A census is a simple count or gathering of information from all people in a population [source: University of Illinois at Chicago]. An example -- with the same name, of course -- is the census taken by the U.S. government every 10 years. The first true U.S. census was conducted in 1790 and has been completed every 10 years since then. In that first census, there were nearly 4 million U.S. residents in 13 states [source: U.S. Census Bureau History]. A full census, or complete enumeration, is when every single person is counted without any estimates. But it's very difficult to conduct a full census because of problems obtaining accurate counts in remote areas, some inner-city neighborhoods and among "rare populations" that are small and not reflected in the data of standard censuses.
A sampling, or representative sample of a total population, is easier to conduct. Statisticians can extrapolate data from a sample of the full population. For example, if 10 percent of people in a sample of 150 are left-handed, we can assume that 10 percent of a population of 1,000 will be as well. Samples have a margin of error though, which gets lower as the sample size increases. In other words, sampling more people means obtaining better data.
When it comes to gathering data for market research, companies want accurate data, of course. They don't want to go to the time and expense necessary, however, to question every person in their market. That's why sampling is favored over taking a census. There are times when a census might work.

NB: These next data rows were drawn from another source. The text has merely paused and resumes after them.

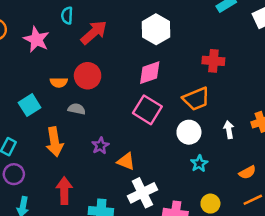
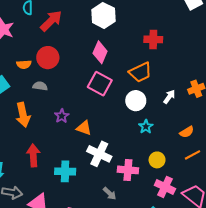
pink diamond: (150, 73) -> (100, 52), turned -45
white arrow: (229, 130) -> (169, 97), turned 48
white cross: (142, 193) -> (99, 154), turned -35

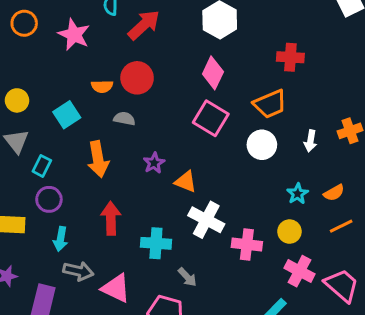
white arrow: (169, 97) -> (310, 141), turned 152
cyan star: (146, 127) -> (298, 194), moved
gray arrow: (110, 193) -> (187, 277), moved

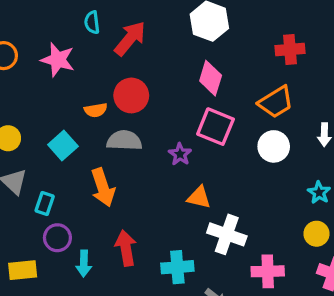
gray semicircle: (124, 119) -> (124, 141), size x1.5
purple star: (154, 163) -> (180, 154), moved
cyan arrow: (61, 239) -> (84, 264), moved
pink cross: (247, 245) -> (268, 271), moved

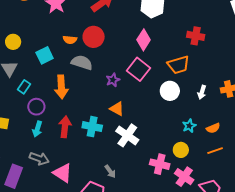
purple circle: (57, 238) -> (36, 107), moved
cyan cross: (177, 267) -> (92, 127), moved
pink cross: (268, 271) -> (160, 164), moved

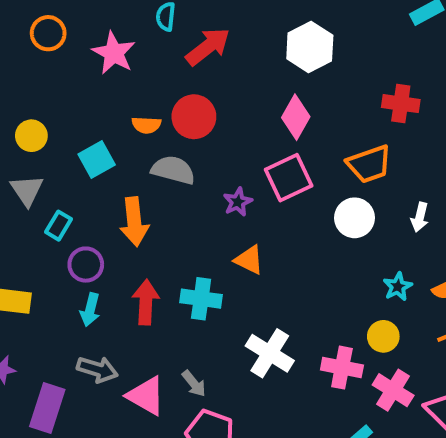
pink square: (138, 69) -> (289, 178), turned 30
white cross: (127, 135) -> (270, 353), moved
gray arrow: (110, 171) -> (194, 384), moved

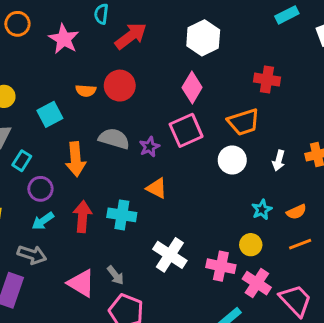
gray semicircle: (173, 170) -> (114, 139), moved
cyan arrow: (90, 310) -> (43, 221), turned 40
gray arrow: (97, 369) -> (32, 255), moved

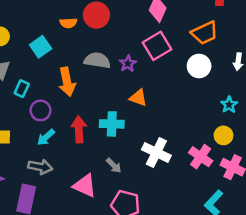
pink cross: (221, 266) -> (201, 157), turned 30
gray arrow: (115, 275) -> (114, 166), moved

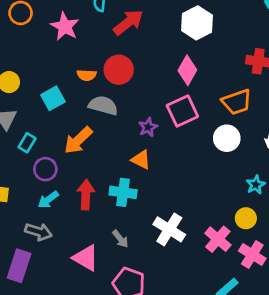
gray semicircle: (97, 60) -> (103, 105), moved
orange arrow: (67, 82) -> (78, 140), turned 52
orange triangle: (138, 98) -> (141, 160), moved

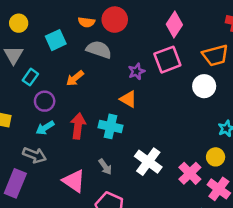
orange arrow: (78, 140) -> (75, 78), size x0.7

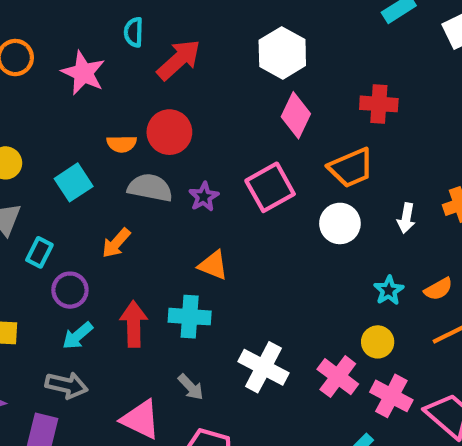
pink diamond: (174, 24) -> (296, 115), moved
purple star: (136, 71) -> (204, 197), moved

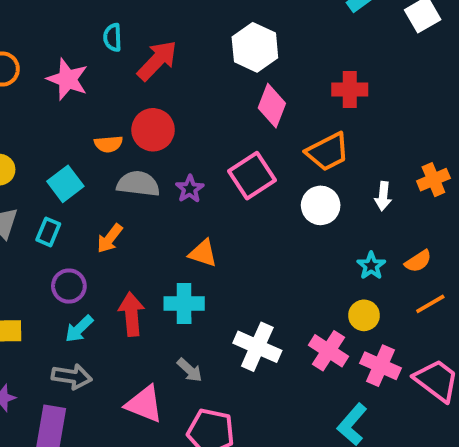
cyan rectangle: (39, 252) -> (48, 232), moved

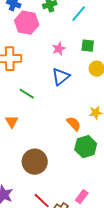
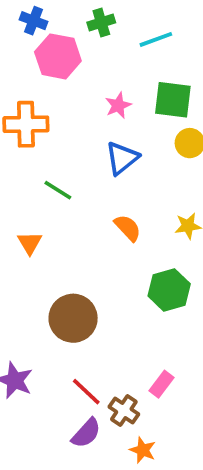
cyan line: (79, 14) -> (156, 39), turned 30
green square: (88, 46) -> (173, 100), size x1.5
orange semicircle: (74, 124) -> (128, 228), moved

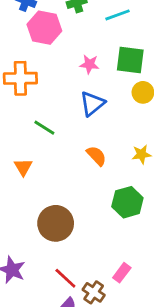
pink star: (118, 105) -> (89, 64), turned 30

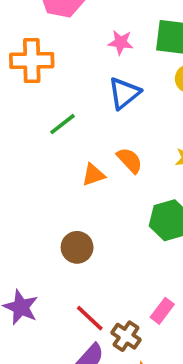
green line: (44, 128) -> (63, 124), turned -70
orange triangle: (23, 167) -> (93, 175), moved, turned 42
brown circle: (56, 223) -> (77, 247), size x0.7

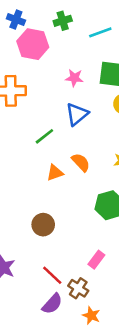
green line: (63, 124) -> (44, 136), moved
pink rectangle: (162, 311) -> (96, 260), moved

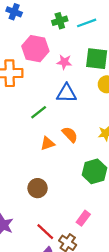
green cross: (63, 21) -> (60, 21), moved
pink hexagon: (33, 44) -> (35, 49), moved
blue triangle: (77, 114) -> (67, 93), turned 40

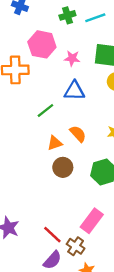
brown circle: (38, 188) -> (63, 167), moved
pink rectangle: (83, 218) -> (92, 221), size x1.5

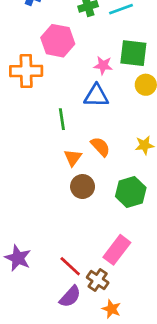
pink star: (72, 58) -> (103, 65), moved
green line: (45, 111) -> (62, 119), turned -60
orange triangle: (55, 143) -> (73, 158), turned -35

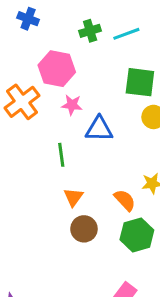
pink star: (103, 65) -> (72, 105), moved
orange cross: (26, 71) -> (22, 102), turned -36
orange semicircle: (100, 147) -> (125, 200), moved

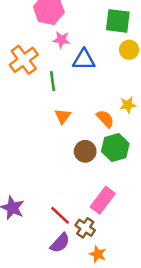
orange cross: (22, 102) -> (24, 60), moved
brown circle: (84, 229) -> (85, 151), moved

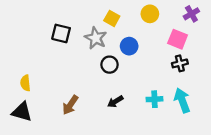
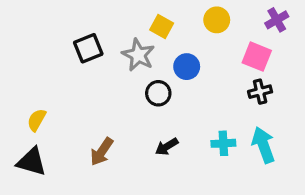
black square: (61, 33) -> (88, 48), turned -36
yellow semicircle: (25, 83) -> (37, 120), turned 35

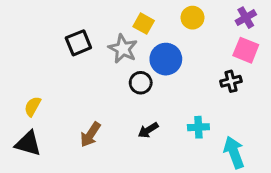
pink square: (257, 57) -> (246, 50), moved
blue circle: (187, 67) -> (166, 59), size x1.4
cyan arrow: (263, 145) -> (234, 152), moved

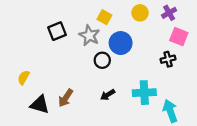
purple cross: (246, 18) -> (169, 13), moved
cyan cross: (198, 127) -> (144, 93), size x1.5
black triangle: (28, 143) -> (40, 104), moved

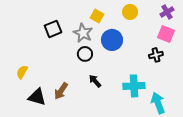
purple cross: (169, 13) -> (167, 12), moved
black circle: (102, 60) -> (85, 54), moved
black arrow: (108, 95) -> (95, 81), moved, turned 80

If you're polling members of a small club or association -- or a small group of employees -- a census might be your best bet because you can easily track everyone down and it won't take much time to gather and compile your results. But if you want to find out how many people in the country under age 25 like your soda, it's probably best to stick with a sample of your population. In most cases, companies choose random samples -- meaning there is no bias in the group selected [source: University of California, Davis]. A stratified sample attempts to re-create the actual population on a smaller scale. For example, if you know that your town has more college graduates under age 25 than nongraduates, you can sway your sample to a similar percentage.